== AIM OF THE TASK ==
The records must be retyped exactly, with no pictures included.

== Recorded data ==
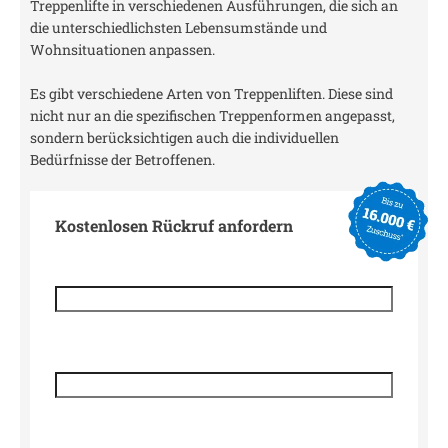
Treppenlifte in verschiedenen Ausführungen, die sich an
die unterschiedlichsten Lebensumstände und
Wohnsituationen anpassen.
Es gibt verschiedene Arten von Treppenliften. Diese sind
nicht nur an die spezifischen Treppenformen angepasst,
sondern berücksichtigen auch die individuellen
Bedürfnisse der Betroffenen.
Kostenlosen Rückruf anfordern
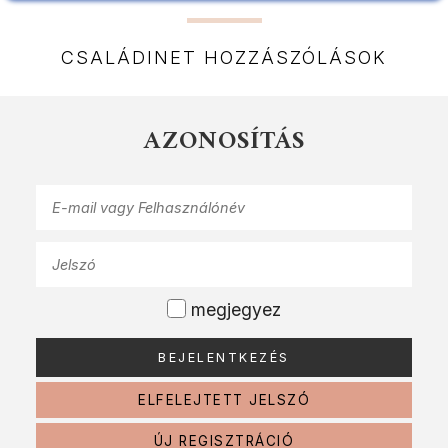
CSALÁDINET HOZZÁSZÓLÁSOK
AZONOSÍTÁS
megjegyez
ELFELEJTETT JELSZÓ
ÚJ REGISZTRÁCIÓ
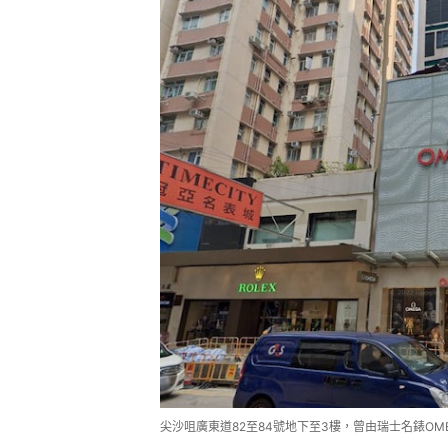
尖沙咀廣東道82至84號地下至3樓，曾由瑞士名錶OM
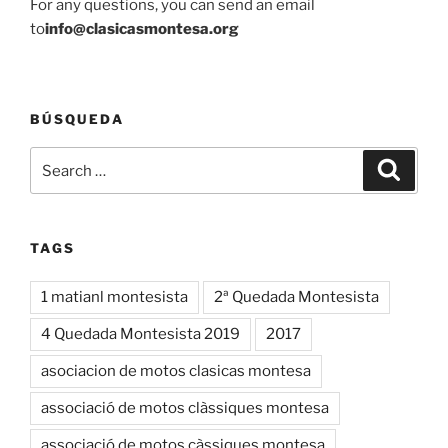
For any questions, you can send an email
to
info@clasicasmontesa.org
BÚSQUEDA
Search
Search
for:
TAGS
1 matianl montesista
2ª Quedada Montesista
4 Quedada Montesista 2019
2017
asociacion de motos clasicas montesa
associació de motos clàssiques montesa
associació de motos càssiques montesa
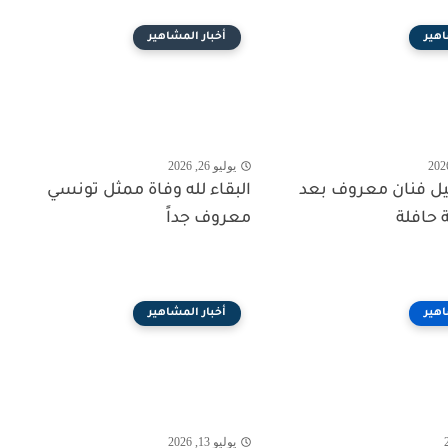
اهير
أخبار المشاهير
يوليو 26, 2026
حيل فنان معروف بعد
البقاء لله وفاة ممثل تونسي
 حافلة
معروف جداً
اهير
أخبار المشاهير
يوليو 13, 2026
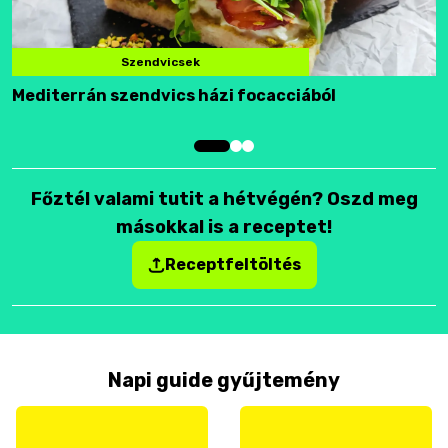
Szendvicsek
Mediterrán szendvics házi focacciából
F
Főztél valami tutit a hétvégén? Oszd meg
másokkal is a receptet!
Receptfeltöltés
Napi guide gyűjtemény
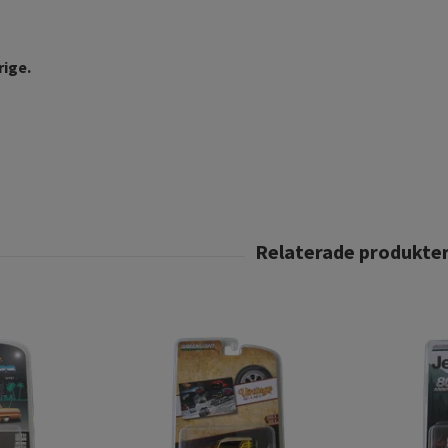
rige.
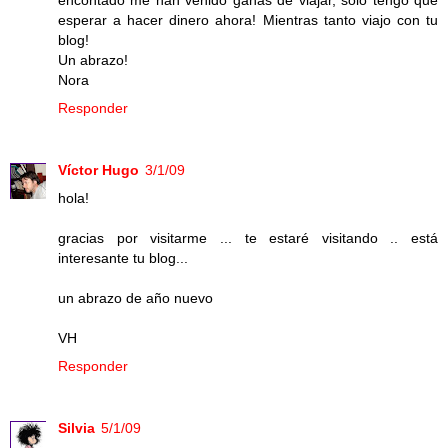
encontado me han venido ganas de viajar, sólo tengo que
esperar a hacer dinero ahora! Mientras tanto viajo con tu
blog!
Un abrazo!
Nora
Responder
Víctor Hugo
3/1/09
hola!
gracias por visitarme ... te estaré visitando .. está
interesante tu blog...
un abrazo de año nuevo
VH
Responder
Silvia
5/1/09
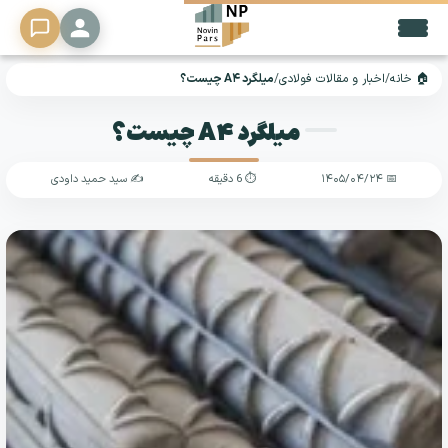
🏠 خانه
/
اخبار و مقالات فولادی
/
میلگرد A۴ چیست؟
🔍
میلگرد A۴ چیست؟
محصولات
▼
📅 ۱۴۰۵/۰۴/۲۴
⏱ 6 دقیقه
✍️ سید حمید داودی
خدمات
تحلیل
دلار
فرصت
شغلی
تماس
با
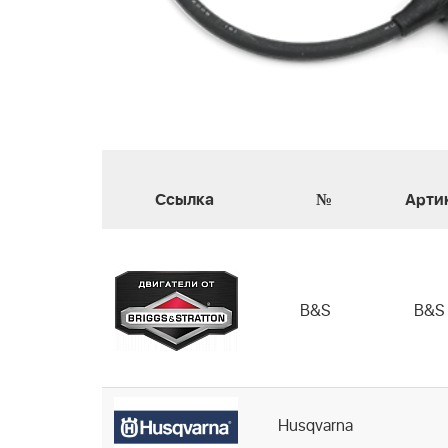
Ссылка
№
Арти
B&S
B&S
Husqvarna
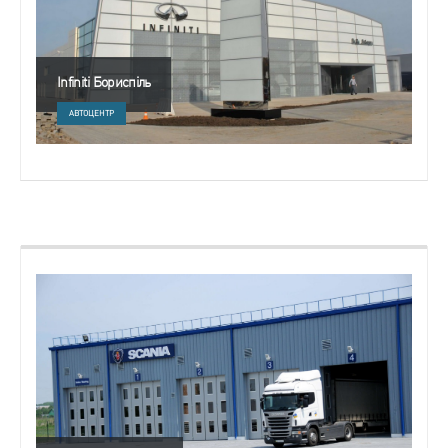
Infiniti Бориспіль
АВТОЦЕНТР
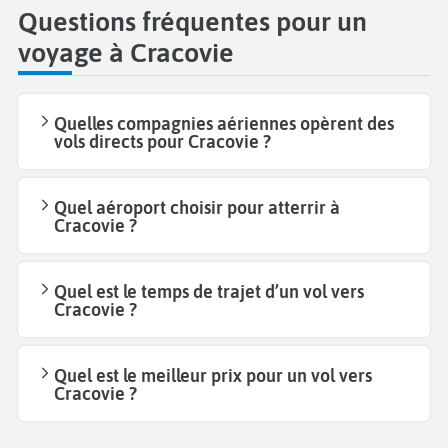
Questions fréquentes pour un
voyage à Cracovie
Quelles compagnies aériennes opèrent des
vols directs pour Cracovie ?
Quel aéroport choisir pour atterrir à
Cracovie ?
Quel est le temps de trajet d’un vol vers
Cracovie ?
Quel est le meilleur prix pour un vol vers
Cracovie ?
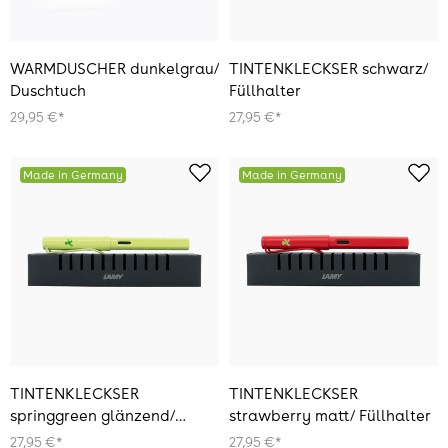
WARMDUSCHER dunkelgrau/
TINTENKLECKSER schwarz/
Duschtuch
Füllhalter
29,95 €*
27,95 €*
Made in Germany
Made in Germany
TINTENKLECKSER
TINTENKLECKSER
springgreen glänzend/
strawberry matt/ Füllhalter
Füllhalter
27,95 €*
27,95 €*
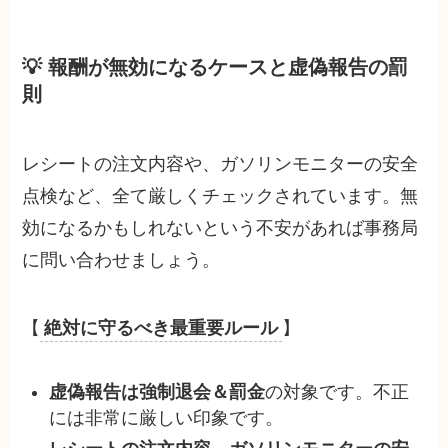
💡 報酬が無効になるケースと虚偽報告の罰
則
レシートの注文内容や、ガソリンモニターの安全
点検など、全て厳しくチェックされています。無
効になるかもしれないという不安があれば事務局
に問い合わせましょう。
【
絶対に守るべき最重要ルール
】
虚偽報告は強制退会＆罰金
の対象です。不正
には非常に厳しい印象です。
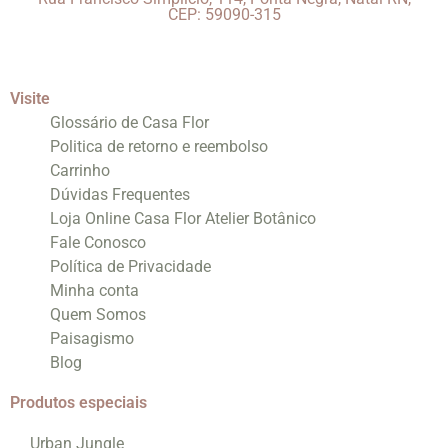
CEP: 59090-315
Visite
Glossário de Casa Flor
Politica de retorno e reembolso
Carrinho
Dúvidas Frequentes
Loja Online Casa Flor Atelier Botânico
Fale Conosco
Política de Privacidade
Minha conta
Quem Somos
Paisagismo
Blog
Produtos especiais
Urban Jungle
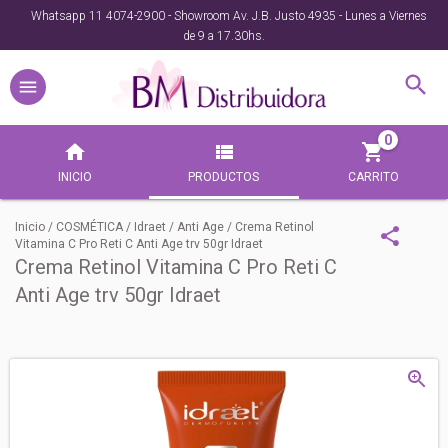
Whatsapp 11 4074-2900 - Showroom Av. J.B. Justo 4935 - Lunes a Viernes
de 9 a 17.30hs.
0
INICIO
PRODUCTOS
CARRITO
Inicio
/
COSMÉTICA
/
Idraet
/
Anti Age
/
Crema Retinol
Vitamina C Pro Reti C Anti Age trv 50gr Idraet
Crema Retinol Vitamina C Pro Reti C
Anti Age trv 50gr Idraet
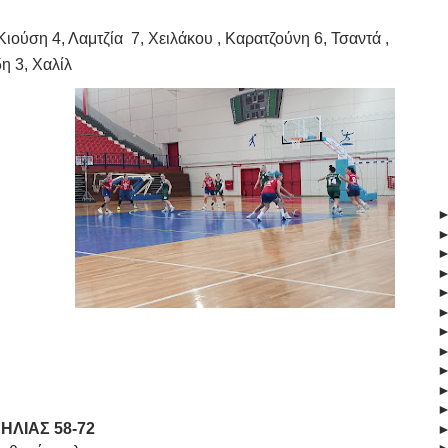
ύση 4, Λαμτζία 7, Χειλάκου , Καρατζούνη 6, Τσαντά ,
η 3, Χαλίλ
ΛΙΑΣ 58-72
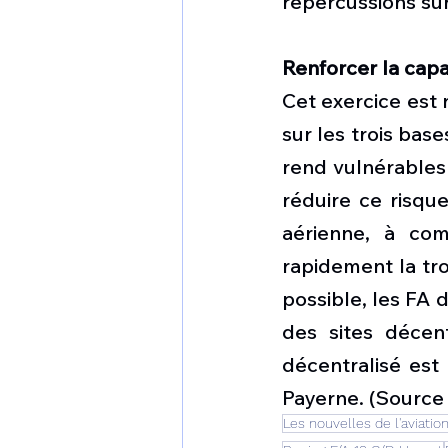
répercussions sur l
Renforcer la cap
Cet exercice est 
sur les trois bas
rend vulnérables
réduire ce risqu
aérienne, à com
rapidement la tro
possible, les FA 
des sites décent
décentralisé est 
Payerne. (Source 
Les nouvelles de l'aviatio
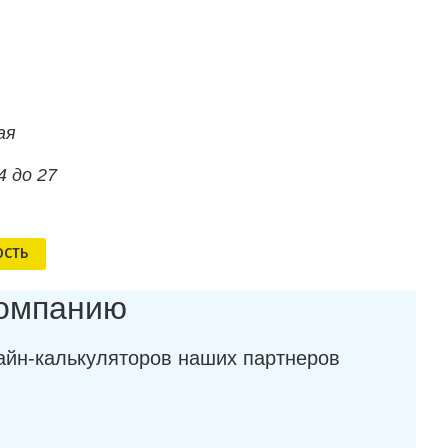
ая
4 до 27
ОСТЬ
компанию
айн-калькуляторов наших партнеров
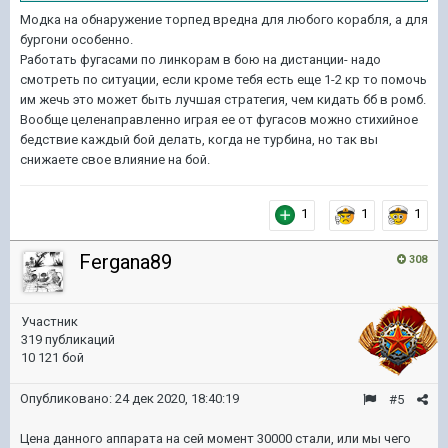
Модка на обнаружение торпед вредна для любого корабля, а для
бургони особенно.
Работать фугасами по линкорам в бою на дистанции- надо
смотреть по ситуации, если кроме тебя есть еще 1-2 кр то помочь
им жечь это может быть лучшая стратегия, чем кидать бб в ромб.
Вообще целенаправленно играя ее от фугасов можно стихийное
бедствие каждый бой делать, когда не турбина, но так вы
снижаете свое влияние на бой.
1
1
1
Fergana89
308
Участник
319 публикаций
10 121 бой
Опубликовано:
24 дек 2020, 18:40:19
#5
Цена данного аппарата на сей момент 30000 стали, или мы чего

== WRITTEN SOLUTION ==
Treppenlifte in verschiedenen Ausführungen, die sich an
die unterschiedlichsten Lebensumstände und
Wohnsituationen anpassen.
Es gibt verschiedene Arten von Treppenliften. Diese sind
nicht nur an die spezifischen Treppenformen angepasst,
sondern berücksichtigen auch die individuellen
Bedürfnisse der Betroffenen.
Kostenlosen Rückruf anfordern
CSALÁDINET HOZZÁSZÓLÁSOK
AZONOSÍTÁS
megjegyez
ELFELEJTETT JELSZÓ
ÚJ REGISZTRÁCIÓ
尖沙咀廣東道82至84號地下至3樓，曾由瑞士名錶OM
For any questions, you can send an email
to
info@clasicasmontesa.org
BÚSQUEDA
Search
Search
for:
TAGS
1 matianl montesista
2ª Quedada Montesista
4 Quedada Montesista 2019
2017
asociacion de motos clasicas montesa
associació de motos clàssiques montesa
associació de motos càssiques montesa
اهير
أخبار المشاهير
يوليو 26, 2026
حيل فنان معروف بعد
البقاء لله وفاة ممثل تونسي
 حافلة
معروف جداً
اهير
أخبار المشاهير
يوليو 13, 2026
Szendvicsek
Mediterrán szendvics házi focacciából
F
Főztél valami tutit a hétvégén? Oszd meg
másokkal is a receptet!
Receptfeltöltés
Napi guide gyűjtemény
rige.
encontado me han venido ganas de viajar, sólo tengo que
esperar a hacer dinero ahora! Mientras tanto viajo con tu
blog!
Un abrazo!
Nora
Responder
Víctor Hugo
3/1/09
hola!
gracias por visitarme ... te estaré visitando .. está
interesante tu blog...
un abrazo de año nuevo
VH
Responder
Silvia
5/1/09
🏠 خانه
/
اخبار و مقالات فولادی
/
میلگرد A۴ چیست؟
🔍
میلگرد A۴ چیست؟
محصولات
▼
📅 ۱۴۰۵/۰۴/۲۴
⏱ 6 دقیقه
✍️ سید حمید داودی
خدمات
تحلیل
دلار
فرصت
شغلی
تماس
با
Ссылка
№
Арти
B&S
B&S
Husqvarna
Infiniti Бориспіль
АВТОЦЕНТР
Questions fréquentes pour un
voyage à Cracovie
Quelles compagnies aériennes opèrent des
vols directs pour Cracovie ?
Quel aéroport choisir pour atterrir à
Cracovie ?
Quel est le temps de trajet d’un vol vers
Cracovie ?
Quel est le meilleur prix pour un vol vers
Cracovie ?
WARMDUSCHER dunkelgrau/
TINTENKLECKSER schwarz/
Duschtuch
Füllhalter
29,95 €*
27,95 €*
Made in Germany
Made in Germany
TINTENKLECKSER
TINTENKLECKSER
springgreen glänzend/
strawberry matt/ Füllhalter
Füllhalter
27,95 €*
27,95 €*
💡 報酬が無効になるケースと虚偽報告の罰
則
レシートの注文内容や、ガソリンモニターの安全
点検など、全て厳しくチェックされています。無
効になるかもしれないという不安があれば事務局
に問い合わせましょう。
【
絶対に守るべき最重要ルール
】
虚偽報告は強制退会＆罰金
の対象です。不正
には非常に厳しい印象です。
CEP: 59090-315
Visite
Glossário de Casa Flor
Politica de retorno e reembolso
Carrinho
Dúvidas Frequentes
Loja Online Casa Flor Atelier Botânico
Fale Conosco
Política de Privacidade
Minha conta
Quem Somos
Paisagismo
Blog
Produtos especiais
Urban Jungle
Whatsapp 11 4074-2900 - Showroom Av. J.B. Justo 4935 - Lunes a Viernes
de 9 a 17.30hs.
0
INICIO
PRODUCTOS
CARRITO
Inicio
/
COSMÉTICA
/
Idraet
/
Anti Age
/
Crema Retinol
Vitamina C Pro Reti C Anti Age trv 50gr Idraet
Crema Retinol Vitamina C Pro Reti C
Anti Age trv 50gr Idraet
ύση 4, Λαμτζία 7, Χειλάκου , Καρατζούνη 6, Τσαντά ,
η 3, Χαλίλ
ΛΙΑΣ 58-72
répercussions sur l
Renforcer la cap
Cet exercice est 
sur les trois bas
rend vulnérables
réduire ce risqu
aérienne, à com
rapidement la tro
possible, les FA 
des sites décent
décentralisé est 
Payerne. (Source 
Les nouvelles de l'aviatio
ая
4 до 27
ОСТЬ
компанию
айн-калькуляторов наших партнеров
Модка на обнаружение торпед вредна для любого корабля, а для
бургони особенно.
Работать фугасами по линкорам в бою на дистанции- надо
смотреть по ситуации, если кроме тебя есть еще 1-2 кр то помочь
им жечь это может быть лучшая стратегия, чем кидать бб в ромб.
Вообще целенаправленно играя ее от фугасов можно стихийное
бедствие каждый бой делать, когда не турбина, но так вы
снижаете свое влияние на бой.
1
1
1
Fergana89
308
Участник
319 публикаций
10 121 бой
Опубликовано:
24 дек 2020, 18:40:19
#5
Цена данного аппарата на сей момент 30000 стали, или мы чего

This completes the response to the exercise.